CAP_BPF solves three main goals:
1. provides isolation to user space processes that drop CAP_SYS_ADMIN and switch to CAP_BPF.
   More on this below. This is the major difference vs v4 set back from Sep 2019.
2. makes networking BPF progs more secure, since CAP_BPF + CAP_NET_ADMIN
   prevents pointer leaks and arbitrary kernel memory access.
3. enables fuzzers to exercise all of the verifier logic. Eventually finding bugs
   and making BPF infra more secure. Currently fuzzers run in unpriv.
   They will be able to run with CAP_BPF.

The patchset is long overdue follow-up from the last plumbers conference.
Comparing to what was discussed at LPC the CAP* checks at attach time are gone.
For tracing progs the CAP_SYS_ADMIN check was done at load time only.
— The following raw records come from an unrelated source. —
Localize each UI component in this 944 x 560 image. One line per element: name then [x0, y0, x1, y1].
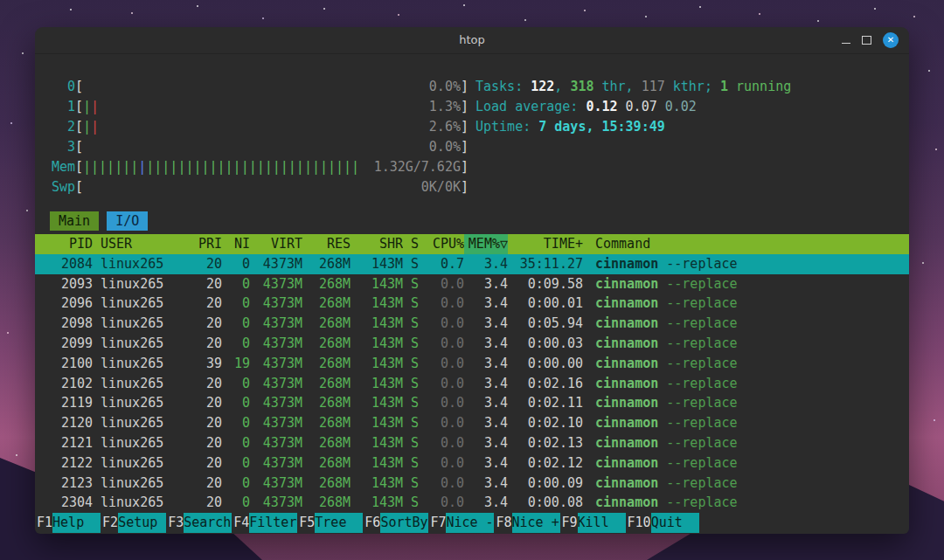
cell-pri: 20	[177, 334, 222, 354]
process-row[interactable]: 2099linux2652004373M268M143MS0.03.40:00.…	[35, 334, 909, 354]
process-row[interactable]: 2084linux2652004373M268M143MS0.73.435:11…	[35, 254, 909, 274]
command-args: --replace	[658, 376, 737, 391]
fn-f9-kill-button[interactable]: F9Kill	[560, 513, 626, 533]
meter-label: Mem	[49, 157, 75, 177]
meter-tick: |	[83, 119, 91, 135]
process-row[interactable]: 2098linux2652004373M268M143MS0.03.40:05.…	[35, 314, 909, 334]
fn-f6-sortby-button[interactable]: F6SortBy	[363, 513, 428, 533]
cell-user: linux265	[93, 474, 177, 494]
cpu-meter-2: 2[||2.6%]	[49, 117, 469, 137]
fn-key-label: F10	[626, 513, 651, 533]
cell-ni: 0	[222, 393, 250, 413]
minimize-icon[interactable]	[842, 43, 850, 44]
process-row[interactable]: 2123linux2652004373M268M143MS0.03.40:00.…	[35, 474, 909, 494]
column-header-cpu[interactable]: CPU%	[422, 234, 464, 254]
tasks-line-segment: Tasks:	[475, 77, 531, 97]
fn-f2-setup-button[interactable]: F2Setup	[101, 513, 166, 533]
fn-f5-tree-button[interactable]: F5Tree	[297, 513, 363, 533]
cell-command: cinnamon --replace	[583, 294, 909, 314]
process-row[interactable]: 2102linux2652004373M268M143MS0.03.40:02.…	[35, 374, 909, 394]
process-row[interactable]: 2096linux2652004373M268M143MS0.03.40:00.…	[35, 294, 909, 314]
tasks-line-segment: 1	[720, 77, 728, 97]
cell-pri: 20	[177, 474, 222, 494]
cell-ni: 0	[222, 274, 250, 294]
bracket-close-icon: ]	[461, 177, 469, 197]
fn-f4-filter-button[interactable]: F4Filter	[232, 513, 297, 533]
meter-value: 0.0%	[429, 137, 461, 157]
column-header-virt[interactable]: VIRT	[250, 234, 302, 254]
close-icon[interactable]: ✕	[883, 32, 899, 48]
cell-s: S	[403, 254, 422, 274]
load-average-line-segment: Load average:	[475, 97, 586, 117]
fn-f10-quit-button[interactable]: F10Quit	[626, 513, 699, 533]
cell-res: 268M	[302, 294, 351, 314]
column-header-pri[interactable]: PRI	[177, 234, 222, 254]
cell-time: 0:05.94	[508, 314, 583, 334]
cell-shr: 143M	[351, 274, 403, 294]
command-args: --replace	[658, 494, 737, 510]
cell-time: 0:00.01	[508, 294, 583, 314]
fn-f1-help-button[interactable]: F1Help	[35, 513, 101, 533]
meter-value: 2.6%	[429, 117, 461, 137]
window-titlebar[interactable]: htop ✕	[35, 27, 909, 54]
cell-mem: 3.4	[464, 334, 508, 354]
cell-command: cinnamon --replace	[583, 274, 909, 294]
process-row[interactable]: 2119linux2652004373M268M143MS0.03.40:02.…	[35, 393, 909, 413]
process-row[interactable]: 2122linux2652004373M268M143MS0.03.40:02.…	[35, 453, 909, 474]
swap-meter: Swp[0K/0K]	[49, 177, 469, 197]
cell-command: cinnamon --replace	[583, 493, 909, 513]
meter-ticks: |||||||||||||||||||||||||||||||||||	[83, 157, 359, 177]
cell-virt: 4373M	[250, 433, 302, 453]
maximize-icon[interactable]	[862, 36, 871, 45]
process-row[interactable]: 2100linux26539194373M268M143MS0.03.40:00…	[35, 354, 909, 374]
column-header-cmd[interactable]: Command	[583, 234, 909, 254]
cell-shr: 143M	[351, 474, 403, 494]
fn-f7-nice-button[interactable]: F7Nice -	[428, 513, 494, 533]
command-args: --replace	[658, 435, 737, 451]
process-row[interactable]: 2120linux2652004373M268M143MS0.03.40:02.…	[35, 413, 909, 433]
meter-body: |||||||||||||||||||||||||||||||||||1.32G…	[83, 157, 461, 177]
column-header-ni[interactable]: NI	[222, 234, 250, 254]
cell-res: 268M	[302, 474, 351, 494]
fn-f3-search-button[interactable]: F3Search	[166, 513, 232, 533]
meters-column-right: Tasks: 122, 318 thr, 117 kthr; 1 running…	[475, 77, 895, 197]
column-header-res[interactable]: RES	[302, 234, 351, 254]
column-header-time[interactable]: TIME+	[508, 234, 583, 254]
cell-mem: 3.4	[464, 274, 508, 294]
column-header-shr[interactable]: SHR	[351, 234, 403, 254]
cell-shr: 143M	[351, 433, 403, 453]
meter-label: 3	[49, 137, 75, 157]
process-row[interactable]: 2093linux2652004373M268M143MS0.03.40:09.…	[35, 274, 909, 294]
fn-key-label: F8	[494, 513, 511, 533]
cell-command: cinnamon --replace	[583, 354, 909, 374]
column-header-mem[interactable]: MEM%▽	[464, 234, 508, 254]
cell-pri: 20	[177, 413, 222, 433]
command-name: cinnamon	[595, 315, 658, 331]
cell-time: 0:00.00	[508, 354, 583, 374]
meters-column-left: 0[0.0%]1[||1.3%]2[||2.6%]3[0.0%]Mem[||||…	[49, 77, 469, 197]
cell-s: S	[403, 354, 422, 374]
cell-command: cinnamon --replace	[583, 433, 909, 453]
tab-io[interactable]: I/O	[107, 211, 148, 231]
cell-mem: 3.4	[464, 474, 508, 494]
column-header-s[interactable]: S	[403, 234, 422, 254]
cell-user: linux265	[93, 274, 177, 294]
process-row[interactable]: 2121linux2652004373M268M143MS0.03.40:02.…	[35, 433, 909, 453]
window-title: htop	[35, 33, 909, 46]
column-header-pid[interactable]: PID	[35, 234, 93, 254]
function-key-bar: F1HelpF2SetupF3SearchF4FilterF5TreeF6Sor…	[35, 513, 909, 533]
cell-mem: 3.4	[464, 453, 508, 474]
tab-main[interactable]: Main	[50, 211, 99, 231]
meter-value: 1.32G/7.62G	[374, 157, 461, 177]
fn-f8-nice-button[interactable]: F8Nice +	[494, 513, 559, 533]
meter-value: 1.3%	[429, 97, 461, 117]
fn-action-label: Kill	[578, 513, 626, 533]
column-header-user[interactable]: USER	[93, 234, 177, 254]
tasks-line-segment: 318	[570, 77, 593, 97]
command-args: --replace	[658, 395, 737, 411]
cell-res: 268M	[302, 393, 351, 413]
command-args: --replace	[658, 276, 737, 292]
stars-decoration	[0, 0, 2, 2]
process-row[interactable]: 2304linux2652004373M268M143MS0.03.40:00.…	[35, 493, 909, 513]
meter-label: 1	[49, 97, 75, 117]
There was
no check at attach time. For networking and cgroup progs CAP_SYS_ADMIN was
required at load time and CAP_NET_ADMIN at attach time, but there are several
ways to bypass CAP_NET_ADMIN:
- if networking prog is using tail_call writing FD into prog_array will
  effectively attach it, but bpf_map_update_elem is an unprivileged operation.
- freplace prog with CAP_SYS_ADMIN can replace networking prog

Consolidating all CAP checks at load time makes security model similar to
open() syscall. Once the user got an FD it can do everything with it.
read/write/poll don't check permissions. The same way when bpf_prog_load
command returns an FD the user can do everything (including attaching,
detaching, and bpf_test_run).

The important design decision is to allow ID->FD transition for
CAP_SYS_ADMIN only. What it means that user processes can run
with CAP_BPF and CAP_NET_ADMIN and they will not be able to affect each
other unless they pass FDs via scm_rights or via pinning in bpffs.
ID->FD is a mechanism for human override and introspection.
An admin can do 'sudo bpftool prog ...'. It's possible to enforce via LSM that
only bpftool binary does bpf syscall with CAP_SYS_ADMIN and the rest of user
space processes do bpf syscall with CAP_BPF isolating bpf objects (progs, maps,
links) that are owned by such processes from each other.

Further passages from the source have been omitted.